Most recently, a second Nutrition cohort (NC 2) was enrolled to follow up on findings from the NC 1 cohort. The larger cohort was needed to test the hypothesis that certain micronutrients in fish may be beneficial for child development and protective against the neurotoxic effects of methylmercury. Between 2008 and 2011, a cohort of over 1,500 mothers was enrolled during pregnancy. Similar to the NC 1 cohort, hair and blood were obtained from mothers and cord blood from the infants for the analysis of Hg and various nutritional and genetic factors that might influence child development and / or methylmercury toxicity.

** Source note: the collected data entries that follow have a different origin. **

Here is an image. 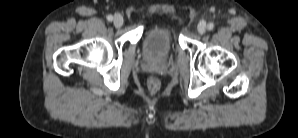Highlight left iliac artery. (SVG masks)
<instances>
[{
	"mask_svg": "<svg viewBox=\"0 0 298 138\" xmlns=\"http://www.w3.org/2000/svg\"><path fill=\"white\" fill-rule=\"evenodd\" d=\"M208 30H213L214 29V24L213 23H209L207 26Z\"/></svg>",
	"mask_w": 298,
	"mask_h": 138,
	"instance_id": "44dca946",
	"label": "left iliac artery"
}]
</instances>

The cohort has been tested for developmental outcomes at 20 months and 7 years of age.

Current efforts are underway to enrich the biorepository and outcomes database for our various cohorts for future studies of underlying mechanisms of the impact of fish consumption on health and development. We will be re-evaluating the Main cohort and their mothers to establish baseline data for novel prospective studies of MeHg toxicity across the life course. The Main cohort participants (at approximately 30 years of age) and their mothers (at approximately 55 years of age) will be re-enrolled with hair and blood samples collected. Data on medical history, health behaviors, sociodemographic determinants of health, and fish consumption will be updated. We will also assess the mothers for physical functioning. Furthermore, we will re-examine NC2 participants at about age 13 years and collect information on sociodemographic determinants, health behaviors, anthropometrics measures, school performance and fish consumption, along with the collection of blood and hair samples.